ISMIA vs. ICSIA | The original intellectual of 1900 foresaw his century with its outsized wars of myths and ideas, its political Internationales, the promotion of the masses into the subjects of History. There are reasons to be apprehensive that the twenty-first century's terminal intellectual might turn his back on the future, tending only to his weekly pot-stirrings of -isms (socialism and anti-socialism, independent nationalism versus larger alliances and unions, liberal-democracy and its antitheses) in a world where the -ics call the shots (informatics, robotics, optics, bioethics). Ismia's advantage over -Icsia is that its customs allow writers and commentators to say anything with total impunity. In -Icsia this can cost you more dearly. Our ideological -isms are no longer at the heart of the system of mediation so essential to our societies to confront scientific, technical or industrial evolutions which change the face of the world and the lives of human beings. The question on which the century's outcome could depend may well be "Can there or can there not be a politics of technology?" It would be unwise to expect from the intellectuals of repute some element of a real answer.

But as to the plane of ethics and social morality? Would it perhaps be more apropos to forget about intellectuals in order to better behave as an intellectual? This is a modality of civic action not reserved to some self-appointed role of official responsibility for Truth and Justice. It is known to happen for example that an army general behaves as an intellectual when, say, he speaks out against torture during the Algerian war. When a Christian acts rebelliously toward his church, a Jew towards the Israeli government, or a Palestinian toward the Palestinian Authority, or similarly a small farmer against the large rural cooperative, they too behave as intellectuals in the best sense of the word which is lost amid our current local intelligentsia.

There are no intellectuals "appointed for life," a concept too convenient and untenable. In the same way there are no title holders of the distinction "hero"; there are only individual heroic acts. To perform an intellectual act means breaking one's membership in, subscription to, the environment in which one lives and taking issue with one's own society or government, with those for whom one is responsible. One cannot take issue in any kind of meaningful way with distant enemies against whom the official propaganda already makes it its business to drum up anger and on whom the effects of taking such issue are negligible anyway.

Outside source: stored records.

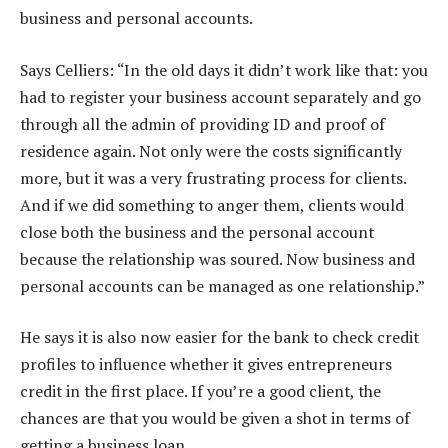
business and personal accounts.
Says Celliers: “In the old days it didn’t work like that: you
had to register your business account separately and go
through all the admin of providing ID and proof of
residence again. Not only were the costs significantly
more, but it was a very frustrating process for clients.
And if we did something to anger them, clients would
close both the business and the personal account
because the relationship was soured. Now business and
personal accounts can be managed as one relationship.”
He says it is also now easier for the bank to check credit
profiles to influence whether it gives entrepreneurs
credit in the first place. If you’re a good client, the
chances are that you would be given a shot in terms of
getting a business loan.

A DIGITAL INTELLECTUAL | Will tomorrow see the digital intellectual? Just as once upon a time we saw a typographical intellectual and, over the last thirty years, an audio-visual one? How to picture him? He will no doubt be better equipped informationally than his predecessors, more hyper-specialized, less dependent on immediate reception, freer toward opinion. Less of the "I" and the author's aura, more specific. But perhaps also more segmented and less "public," less a citizen, attached to a community of birth or interests, with a diminished ambition to be universal. Digitized communication risks presenting us with a fragmented and patchy world, even parochial, statistical and egotistical all at once, exchanging the common welfare for collective constituencies or interest-groups of the like-minded. Such communication already directs a steady assault at the viewing-listening e-public through channels of thematic, regional, confessional and ethnic content.

The peril presented by the electronic village, therefore, would be a ceding of the common horizons of sense itself to the sects and of political choice to politicians. This would in effect mean a fatal professionalization of the very meaning of life. One only destroys what one supplants.

Erasing a certain generalizing mind-set in favor of a brood of sub-specialties could come at a steep price. In such a case one would still have need of French intellectuals in the earlier sense of the term if it is indeed true that the genius of the French resides in lively essayism, elegant vulgarization and general explanation, in producing intellectuals faithful not to emotion and the latest news, but to the Enlightenment slogan, "To render Reason popular."